The Second Version


Protecting Your Password

The story of how Sarah Palin's Yahoo mail account was hacked and her private corrispondence revealed is all over the web; I have nothing political to add except for the fact that the hacker who materially broke into the account may be a hyperactive teenager, but the individuals in more "respected" media who republished the private material are slimy bottom-feeders who deliberately wallow in filth.

However, what common people will probably want to know, is how to mount a defense against this kind of attack.

In this case, the hacker used Yahoo's password retrieval facility and obtained the required information with Internet searches, induction and a little of trial-and-error.

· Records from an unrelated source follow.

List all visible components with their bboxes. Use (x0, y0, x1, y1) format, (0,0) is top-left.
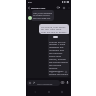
staticText: 9:41 (28, 1, 33, 4)
button[interactable]: Dislike (57, 70, 61, 74)
staticText: Of course, that works for me. I will sen… (41, 25, 67, 34)
button[interactable]: Back (26, 5, 31, 10)
button[interactable]: Hey, just wanted to check if you are sti… (32, 10, 54, 21)
button[interactable]: Home (45, 88, 53, 96)
button[interactable]: Emoji (27, 80, 60, 86)
button[interactable]: Recents (58, 88, 66, 96)
button[interactable]: Share (64, 70, 68, 74)
button[interactable]: Voice message (65, 80, 70, 85)
button[interactable]: Profile photo (28, 16, 32, 20)
staticText: Rachel Chen (31, 6, 46, 9)
button[interactable]: Call (61, 5, 66, 10)
button[interactable]: Video call (56, 5, 61, 10)
button[interactable]: Of course, that works for me. I will sen… (39, 24, 69, 34)
staticText: Hey, just wanted to check if you are sti… (33, 11, 53, 21)
button[interactable]: Like (50, 70, 54, 74)
button[interactable]: Emoji (28, 81, 32, 85)
button[interactable]: More options (66, 5, 71, 10)
button[interactable]: Camera (60, 80, 65, 85)
staticText: Text message (37, 82, 53, 85)
button[interactable]: Thanks for the update. I have reviewed t… (48, 34, 69, 77)
button[interactable]: Attach (32, 81, 36, 85)
staticText: Thanks for the update. I have reviewed t… (49, 40, 68, 77)
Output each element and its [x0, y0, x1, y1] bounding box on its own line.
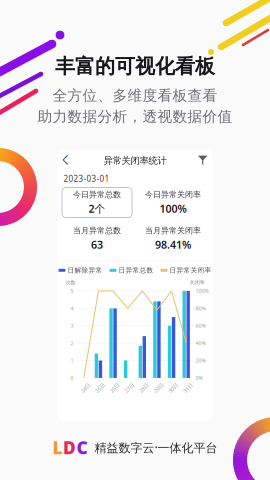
staticText: 30日 [168, 384, 179, 392]
staticText: 98.41% [155, 237, 191, 252]
staticText: 60% [196, 322, 206, 329]
staticText: 次数 [66, 279, 76, 286]
staticText: 日异常总数 [118, 266, 154, 274]
staticText: 日异常关闭率 [170, 266, 212, 274]
staticText: 2023-03-01 [64, 173, 110, 184]
staticText: 今日异常总数 [73, 190, 121, 199]
staticText: 今日异常关闭率 [145, 190, 201, 199]
staticText: 100% [196, 287, 208, 294]
staticText: 100% [160, 201, 186, 216]
staticText: 3 [70, 322, 74, 329]
staticText: 异常关闭率统计 [104, 155, 166, 166]
staticText: 27日 [124, 384, 135, 392]
staticText: 2 [70, 340, 74, 347]
staticText: 5 [70, 287, 74, 294]
staticText: L [52, 436, 62, 459]
staticText: 当月异常关闭率 [145, 226, 201, 235]
staticText: 63 [91, 237, 103, 252]
staticText: 29日 [153, 384, 164, 392]
staticText: 关闭率 [190, 279, 204, 286]
staticText: 24日 [80, 384, 91, 392]
staticText: 全方位、多维度看板查看 [52, 87, 218, 105]
staticText: 31日 [182, 384, 193, 392]
staticText: 0% [196, 374, 202, 382]
staticText: 精益数字云·一体化平台 [94, 440, 218, 455]
staticText: 80% [196, 305, 206, 312]
staticText: 2个 [88, 201, 106, 216]
staticText: 28日 [138, 384, 149, 392]
staticText: C [76, 436, 88, 459]
staticText: D [63, 436, 76, 459]
staticText: 助力数据分析，透视数据价值 [38, 108, 232, 126]
button[interactable]: Back [58, 151, 74, 170]
staticText: 0 [70, 374, 74, 382]
staticText: 当月异常总数 [73, 226, 121, 235]
staticText: 日解除异常 [68, 266, 102, 274]
staticText: 4 [70, 305, 74, 312]
staticText: 丰富的可视化看板 [55, 54, 215, 79]
staticText: 26日 [109, 384, 120, 392]
staticText: 20% [196, 357, 206, 364]
staticText: 40% [196, 340, 206, 347]
staticText: 25日 [94, 384, 105, 392]
button[interactable]: Filter [194, 152, 212, 170]
staticText: 1 [70, 357, 74, 364]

A simplistic solution would be to provide false personal data (birthdate, name, address) at the registration stage, but this is a breach of the terms of service and possibly an actual felony. So I cannot recommend that.

Usually the password retrieval process asks one or more "security" question, such as mother's maiden name. If the provider allows a personalized security question, do not use a trivial one, but be creative: put in there a drunken exchange with your best friend, or a citation from a weird conversation you once had with a random nutcase and remained in your mind. Avoid quotes from movies/songs/books because those are in the public domain.

If the website only allows a choice of stock questions, do not insert the real answer. Use instead code words, anagrams (weak method), any easy to remember word or (best of all) random words. Write them down if you're afraid you would forget.

Of course, the less information about yourself are in the public domain, the harder will be for a social engineer hacker to succeed.

A strong password - containing upper and lower case letters and numbers in a non-obvious sequence - is the necessary requisite for security. However, no password will help if an user leaves his computer unlocked at lunch time, or he does not log off his e-mail account before other users access the machine. Awareness is, always, the key.